How Financial Institutions and Customers Can Battle Scams Together

How Financial Institutions and Customers Can Battle Scams TogetherAs part of Aite-Novarica’s Top 10 Trends in Fraud & AML, 2022: Braving the New Normal in January of this year, I predicted that regulatory pressure would increase due to a rise in scam activity. While I have yet to see much evidence of an increase in actions against financial institutions (FIs) by regulators, you don’t have to look very hard to see that consumers are beginning to show signs of distress.

While this is a troubling development in and of itself, what concerns me most is that as more consumers are targeted by fraudsters, a growing number of people are coming away from an already traumatizing event with an amplified sense of violation. This feeling may become even stronger after they discover that by initiating the fraudulent payment themselves—even if they were deceived into doing so—the treatment of the event is transformed from an unauthorized payment fraud to an authorized payment fraud.

This distinction means that the FI is not required by law to reimburse the consumer if the payment was initiated by the victim. This fact, along with the well-rationalized origin for why the policy boundaries were established, is frequently left out of contemporary narratives about the subject.

Unfamiliarity With Reg E Causes Problems

While the origins and boundaries of the policy are relatively well known among fraud professionals familiar with Reg E, it comes as a devastating realization to the victim—one that leaves them feeling profoundly wronged.

The worst part, of course, is that such a dramatic outcome, which hinges on a poorly understood nuance in policy, makes an irresistible narrative for journalists and legislators. Both of these groups, in their eagerness to be seen as taking bold action to protect consumers, run the risk of mistaking motion for progress.

Examples of this are popping up with increasing frequency and include:

  • Two articles (here and here) in a prominent global newspaper that distort the nature and application of Reg E protections and the CFPB’s guidance on the matter
  • A stirring letter from prominent politicians that was carefully engineered to go long on an appeal to sentiment but short on a realistic understanding of the reg
  • A well-meaning but hastily assembled legislative proposal that, if passed as-is, would lead to unintended consequences and might end up harming the public more than protecting it

To be clear, the Scampocalypse is a serious problem for the financial services industry, and much needs to be done to improve the industry’s resilience. But as I said, motion is not always progress. Actions need to be taken—but it’s vital to thoughtfully analyze the nature of the actions and carefully craft and execute those actions. 

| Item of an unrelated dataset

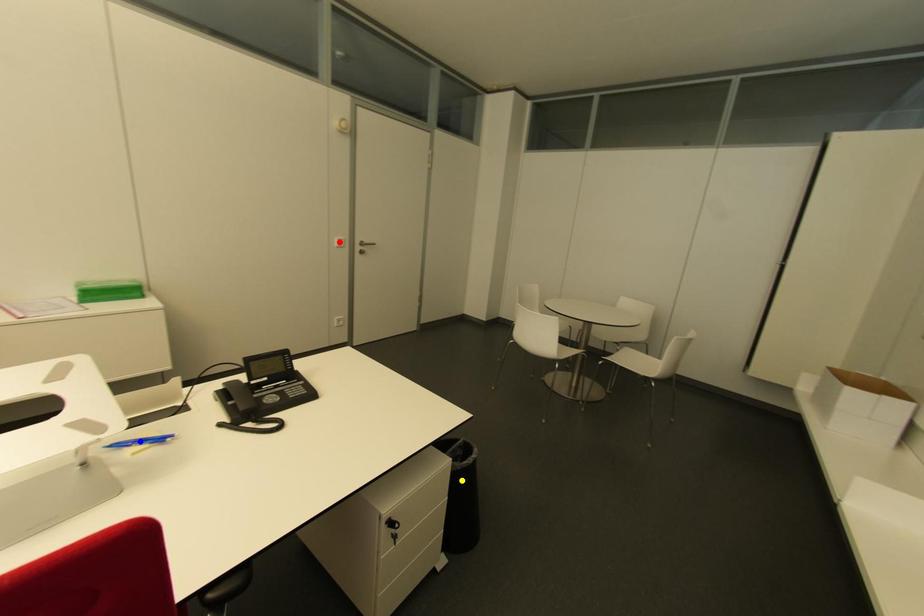 Order these from nearest to farthest:
blue point | yellow point | red point

red point → yellow point → blue point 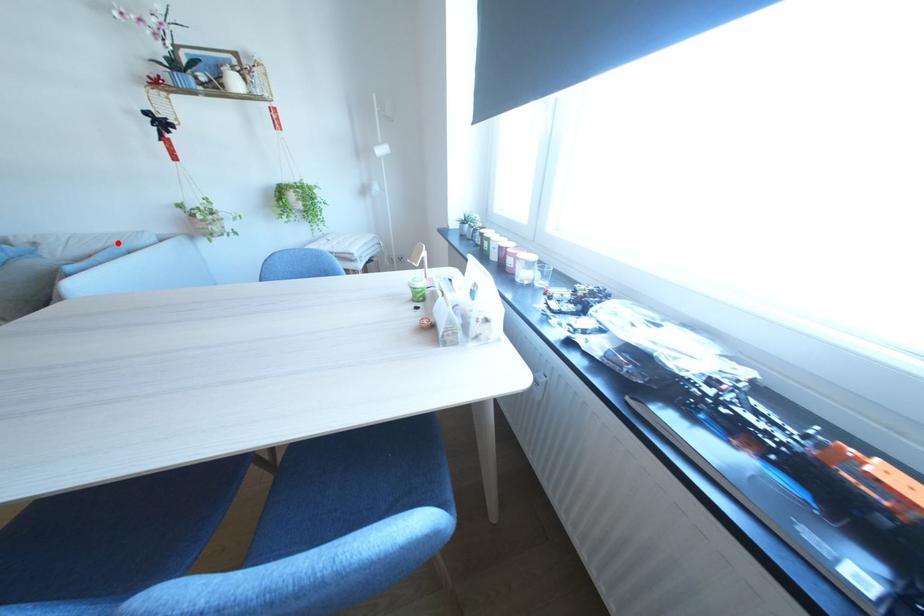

Collaboration Is a Powerful Tool

All of the aforementioned narratives ignore or distort the reason the regulation distinguishes between “authorized” transactions and “unauthorized” transactions. Specifically, there is no explanation or defense of why FIs lobbied to ensure that both the FI and the consumer share some degree of agency in assuming responsibility for maintaining the security of the consumer’s funds.

If this omission persists, and public opinion continues to be guided by such an unbalanced escort, I fear it will wander into outcomes that are likely to produce unwelcome consequences. It is (and will remain) absolutely necessary to avoid laying liability for the event exclusively at the feet of any one actor in the ecosystem.

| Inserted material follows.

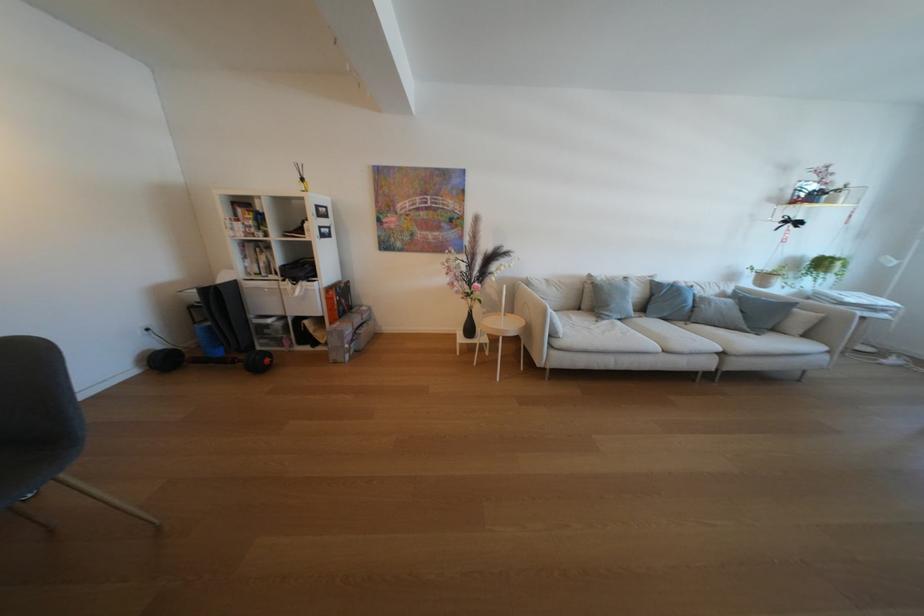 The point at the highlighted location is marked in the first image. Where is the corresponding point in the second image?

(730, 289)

To do so would, in my estimation, only serve the criminal community. So long as FIs and their customers not only share the responsibility of securing themselves against attacks but collaborate on integrating their security countermeasures, it will be possible to keep scam attacks relatively controlled.

In partnership, FIs and their customers can overcome the criminal element. I have little doubt that it will be necessary to adjust consumer protection policies in order to ensure greater consistency in providing victims with reasonable recourse to reimbursement under specific circumstances. Perhaps the most important step will be acknowledging the need to make the terms of consumer protection coverage abundantly clear to everyone.

This will include making it clear to consumers that the risks of being victimized by scammers are real, that those risks are growing, and that consumers themselves need to step up their security game to adequately defend themselves. The FIs that communicate this successfully will find it is an opportunity to demonstrate their commitment to their customers’ financial well-being, and their customers will repay them with brand loyalty.

FIs that fail to meet this challenge may save themselves some trouble in the short run, but they run the risk of endangering the industry’s reputation in the best-case scenario and the birth of poorly thought-out legislation in the worst-case scenario. It’s time to begin having important conversations with consumers about their security, about the crucial role they play in protecting themselves, and about where the boundaries of protections stop so that their expectations can be properly adjusted.